— Dataset entries —
--- START ---

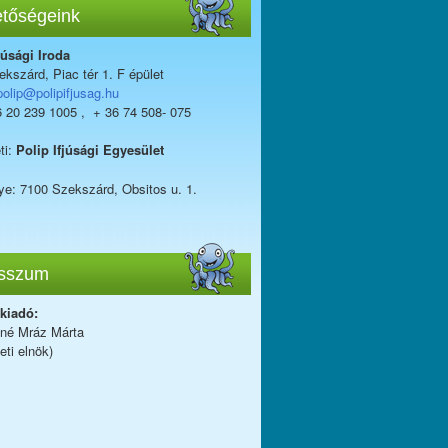
etőségeink
júsági Iroda
kszárd, Piac tér 1. F épület
polip@polipifjusag.hu
6 20 239 1005 , + 36 74 508- 075
ti:
Polip Ifjúsági Egyesület
ye: 7100 Szekszárd, Obsitos u. 1.
sszum
 kiadó:
iné Mráz Márta
eti elnök)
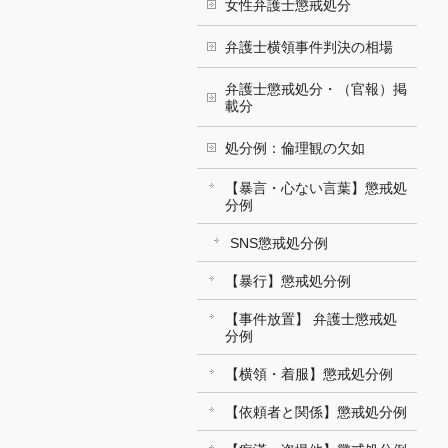
女性弁護士懲戒処分
弁護士横領事件判決の相場
弁護士懲戒処分・（官報）掲
載分
処分例：倫理観の欠如
【暴言・心ない言葉】懲戒処
分例
SNS懲戒処分例
【暴行】懲戒処分例
【事件放置】 弁護士懲戒処
分例
【横領・着服】懲戒処分例
【依頼者と関係】懲戒処分例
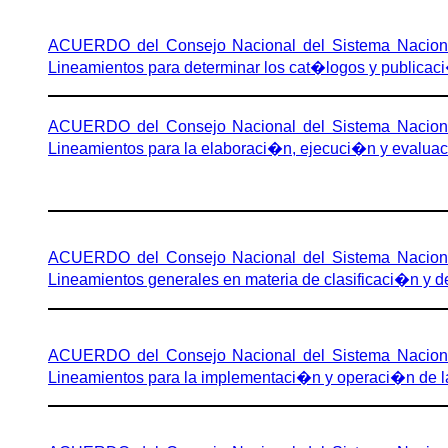
ACUERDO del Consejo Nacional del Sistema Nacional
Lineamientos para determinar los cat�logos y publicac
ACUERDO del Consejo Nacional del Sistema Nacional
Lineamientos para la elaboraci�n, ejecuci�n y evalua
ACUERDO del Consejo Nacional del Sistema Nacional
Lineamientos generales en materia de clasificaci�n y 
ACUERDO del Consejo Nacional del Sistema Nacional
Lineamientos para la implementaci�n y operaci�n de l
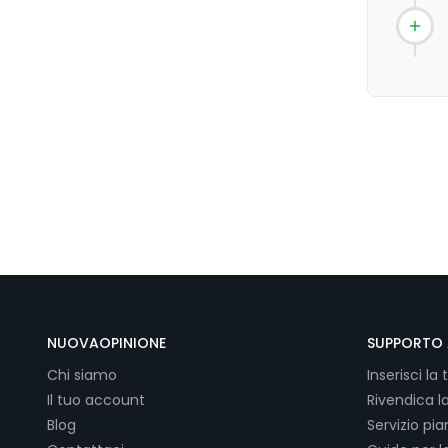
NUOVAOPINIONE
SUPPORTO 
Chi siamo
Inserisci la 
Il tuo account
Rivendica l
Blog
Servizio pi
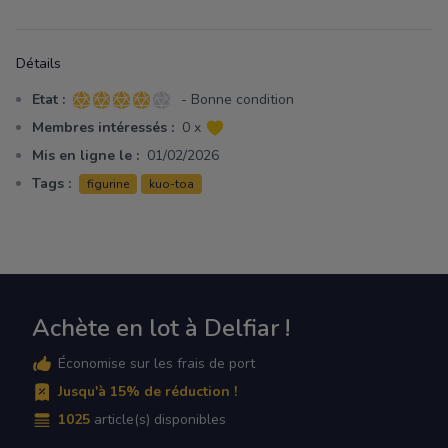
Détails
Etat :
- Bonne condition
4 sur 5 étoiles
Membres intéressés :
0 x
Mis en ligne le :
01/02/2026
Tags :
figurine
kuo-toa
Achète en lot à Delfiar !
Économise sur les frais de port
Jusqu'à 15% de réduction !
1025
article(s) disponibles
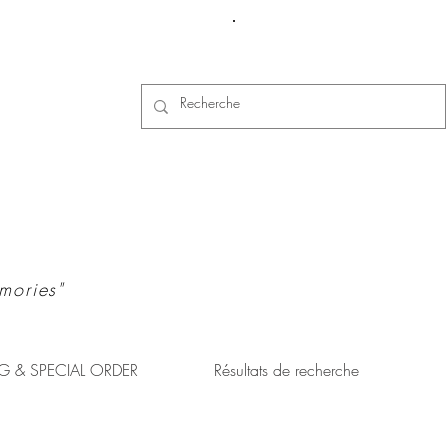
Se connecter
mories"
G & SPECIAL ORDER
Résultats de recherche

--- END ---

— Aim of the task —
Each of the lines above should be transcribed exactly; no image is to be copied.

— Task solution —
etőségeink
júsági Iroda
kszárd, Piac tér 1. F épület
polip@polipifjusag.hu
6 20 239 1005 , + 36 74 508- 075
ti:
Polip Ifjúsági Egyesület
ye: 7100 Szekszárd, Obsitos u. 1.
sszum
 kiadó:
iné Mráz Márta
eti elnök)
女性弁護士懲戒処分
弁護士横領事件判決の相場
弁護士懲戒処分・（官報）掲
載分
処分例：倫理観の欠如
【暴言・心ない言葉】懲戒処
分例
SNS懲戒処分例
【暴行】懲戒処分例
【事件放置】 弁護士懲戒処
分例
【横領・着服】懲戒処分例
【依頼者と関係】懲戒処分例
ACUERDO del Consejo Nacional del Sistema Nacional
Lineamientos para determinar los cat�logos y publicac
ACUERDO del Consejo Nacional del Sistema Nacional
Lineamientos para la elaboraci�n, ejecuci�n y evalua
ACUERDO del Consejo Nacional del Sistema Nacional
Lineamientos generales en materia de clasificaci�n y 
ACUERDO del Consejo Nacional del Sistema Nacional
Lineamientos para la implementaci�n y operaci�n de l
NUOVAOPINIONE
SUPPORTO 
Chi siamo
Inserisci la 
Il tuo account
Rivendica l
Blog
Servizio pi
Détails
Etat :
- Bonne condition
4 sur 5 étoiles
Membres intéressés :
0 x
Mis en ligne le :
01/02/2026
Tags :
figurine
kuo-toa
Achète en lot à Delfiar !
Économise sur les frais de port
Jusqu'à 15% de réduction !
1025
article(s) disponibles
Se connecter
mories"
G & SPECIAL ORDER
Résultats de recherche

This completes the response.